Flow of identification and validation of the independent predictors of progression by different classification methods in the study subsets. FDR, false discovery rate; IQR, interquartile range; LR, logistic regression; PLS-DA, partial least square-discriminant analysis; RF, Random Forest.
Results
Baseline
From patients aged ≥18 years with baseline eGFR ≥ 30 ml/min, 79 patients who progressed to ESKD over 6 years of follow-up were selected and frequency matched with 121 nonprogressors (<25% decline in eGFR during follow-up) by age, sex, race, and diabetes. Mean age was 59 years (SD = 10). There were 112 males (56%), 100 patients with diabetes (50%), and equal numbers of African American and Caucasians (100 in each group). The distribution of baseline demographic characteristics, medications, and comorbidities in cases and controls is presented for the entire cohort (Table 1) as well as in the training and the test subsets (Supplementary Table S1). Accordingly, the progressors are reasonably matched with nonprogressors as is evident by the lack of clinical and statistical differences in most of the baseline variables.
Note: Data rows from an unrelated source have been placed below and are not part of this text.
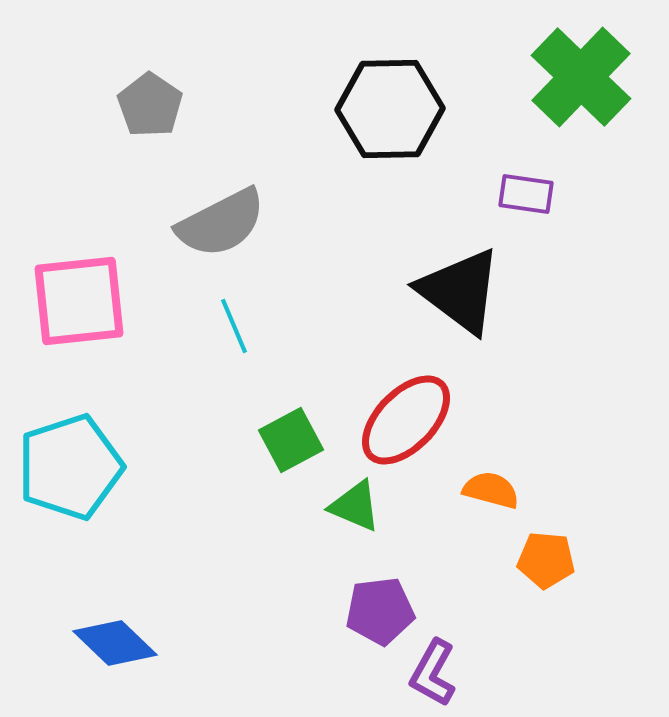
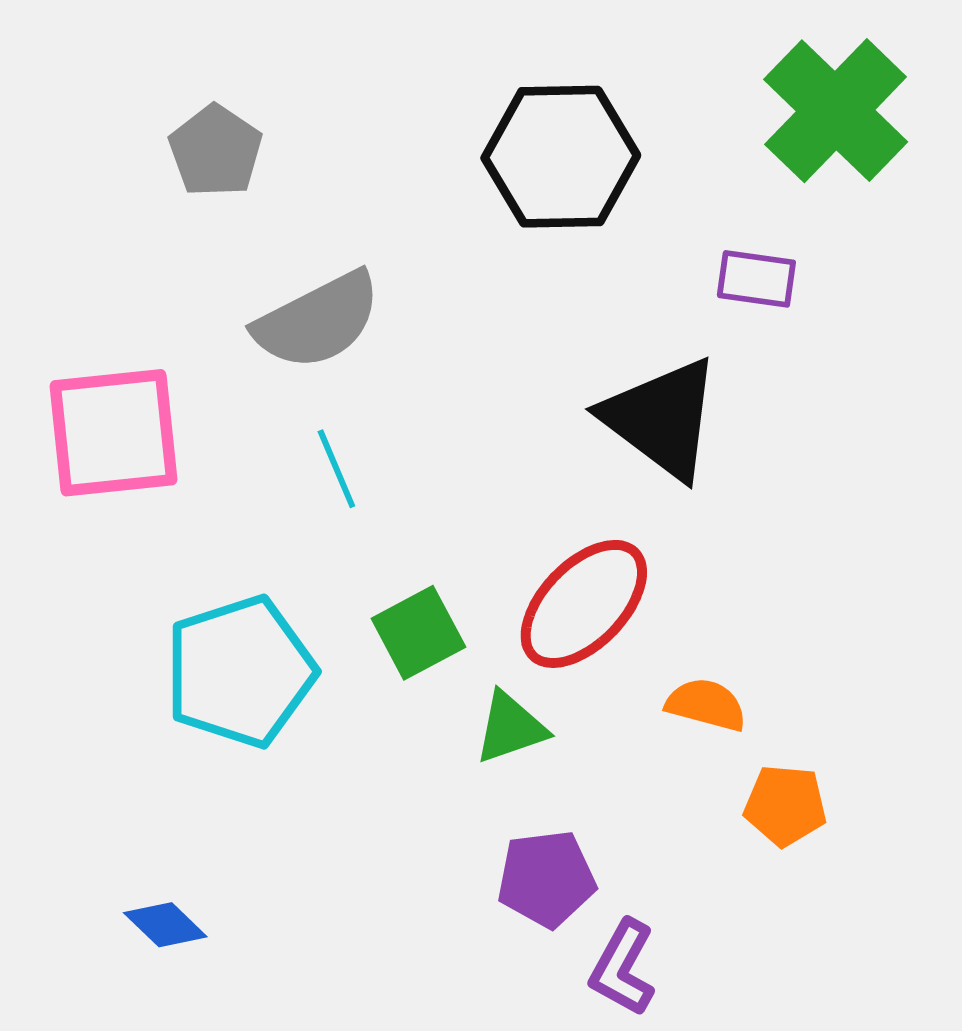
cyan pentagon: (70, 467) -> (240, 672), moved
green triangle: (355, 506) -> (510, 728), turned -42
blue diamond: (115, 643) -> (165, 925), size x0.7

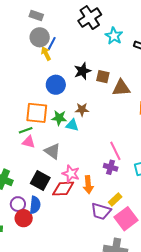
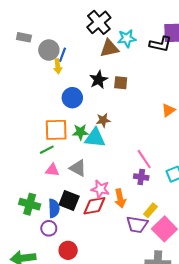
gray rectangle: (36, 15) -> (24, 37), moved
cyan star: (114, 36) -> (127, 38), turned -30
yellow arrow: (46, 54) -> (58, 66), turned -152
brown triangle: (121, 88) -> (109, 48), moved
cyan triangle: (72, 125) -> (95, 138), size x1.5
pink triangle: (29, 142) -> (52, 170), moved
blue semicircle: (35, 205) -> (54, 208), moved
red circle: (24, 218) -> (68, 250), moved

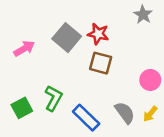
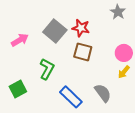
pink circle: (150, 80) -> (124, 53), moved
green L-shape: (53, 98) -> (47, 69), moved
yellow arrow: (150, 114) -> (124, 72), moved

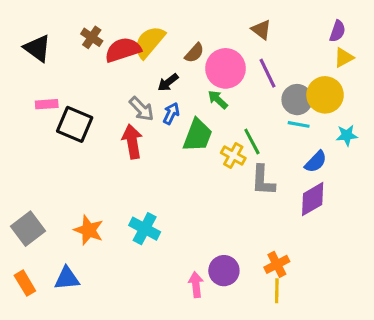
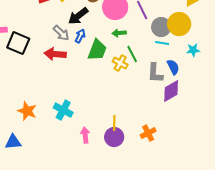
black arrow: (168, 82) -> (78, 16), size x1.5
green arrow: (218, 100) -> (119, 33), moved, turned -48
red arrow: (132, 142) -> (55, 54), turned -75
blue semicircle: (316, 162) -> (173, 67), turned -70
gray L-shape: (263, 180) -> (155, 73), moved
pink arrow: (196, 285) -> (85, 135), moved
yellow line: (277, 291) -> (114, 123), moved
However, the mean eGFR was lower by 10 ml/min, and the median UPCR was higher by 0.7 in progressors as compared with nonprogressors at baseline (P < 0.001).
Table 1.
Comparison of baseline characteristics of the progressors and nonprogressors
| Variable | Nonprogressors | Progressors | P value |
|---|---|---|---|
| N | 121 | 79 | |
| Age (yr) | 59 ± 10 | 59 ± 10 | 0.705 |
| Male gender (%) | 68 (56.2) | 44 (55.7) | 0.944 |
| Race | 0.885 | ||
| White (%) | 61 (50.4) | 39 (49.4) | |
| Black (%) | 60 (49.6) | 40 (50.6) | |
| Current smoking (%) | 23 (19.0) | 16 (20.3) | 0.828 |
| Medications | |||
| ACEI (%) | 61 (50.4) | 41 (52.6) | 0.767 |
| ARB (%) | 33 (27.3) | 23 (29.5) | 0.735 |
| Beta blocker (%) | 56 (46.3) | 44 (56.4) | 0.163 |
| Ca channel blocker (%) | 48 (39.7) | 42 (53.8) | 0.050 |
| Diuretics (%) | 68 (56.2) | 48 (61.5) | 0.456 |
| Statins (%) | 73 (60.6) | 51 (65.4) | 0.473 |
| Other lipid-lowering agents (%) | 15 (12.4) | 8 (10.3) | 0.645 |
| Steroids (%) | 80 (66.1) | 53 (67.1) | 0.887 |
| Aspirin (%) | 66 (54.5) | 39 (50.0) | 0.531 |
| Antiplatelets (%) | 67 (55.4) | 42 (53.8) | 0.833 |
| Comorbidities (history) | |||
| Diabetes (%) | 57 (47.1) | 43 (54.4) | 0.311 |
| Hypertension (%) | 103 (85.1) | 73 (92.4) | 0.121 |
| PVD (%) | 9 (7.4) | 7 (9.0) | 0.717 |
| CHF (%) | 9 (7.4) | 14 (17.7) | 0.026 |
| Stroke (%) | 6 (5.0) | 9 (11.4) | 0.091 |
| A-fib (%) | 19 (15.7) | 22 (27.8) | 0.038 |
| Height (m) | 1.7 ± 0.1 | 1.7 ± 0.1 | 0.492 |
| Weight (kg) | 93 ± 21 | 97 ± 28 | 0.229 |
| BMI (kg/m2) | 32.0 ± 7.1 | 33.7 ± 8.9 | 0.139 |
| Waist (m) | 1.1 ± 0.2 | 1.1 ± 0.2 | 0.203 |
| Systolic BP (mm Hg) | 128 ± 22 | 132 ± 19 | 0.162 |
| Diastolic BP (mm Hg) | 71 ± 14 | 71 ± 13 | 0.774 |
| Pulse (per min) | 67 ± 11 | 69 ± 11 | 0.205 |
| HbA1c (%)a | 7.8 ± 1.8 | 8.2 ± 1.8 | 0.080 |
| Sodium (mmol/l) | 140 ± 2.3 | 140 ± 2.9 | 0.455 |
| CO2 (mmol/l) | 24.8 ± 2.7 | 24.1 ± 2.8 | 0.110 |
| Chloride (mmol/l) | 104 ± 3 | 105 ± 4 | 0.093 |
| ALT (IU/l) | 35 ± 21 | 32 ± 13 | 0.249 |
| AST (IU/l) | 26 ± 12 | 26 ± 13 | 0.695 |
| TAG (mg/dl) | 149 ± 104 | 154 ± 77 | 0.699 |
| Total cholesterol (mg/dl) | 182 ± 47 | 179 ± 47 | 0.648 |
| HDL (mg/dl) | 49 ± 14 | 47 ± 15 | 0.409 |
| LDL (mg/dl) | 103 ± 38 | 96 ± 31 | 0.226 |
| eGFR (ml/min) | 48 ± 13 | 38 ± 8 | <0.001 |
| UPCRb | 0.1 [0.1–0.4] | 1.8 [0.2–2.1] | <0.001 |
ACEI, angiotensin-converting-enzyme inhibitor; ALT, alanine aminotransferase; ARB, angiotensin receptor blocker; AST, aspartate aminotransferase; BMI, body mass index; BP, blood pressure; CHF, congestive heart failure; eGFR, estimated glomerular filtration rate; HDL, high-density lipoprotein; LDL, low-density lipoprotein; PVD, peripheral vascular disease; TAG, triacylglycerol; UPCR, urine protein-to-creatinine ratio.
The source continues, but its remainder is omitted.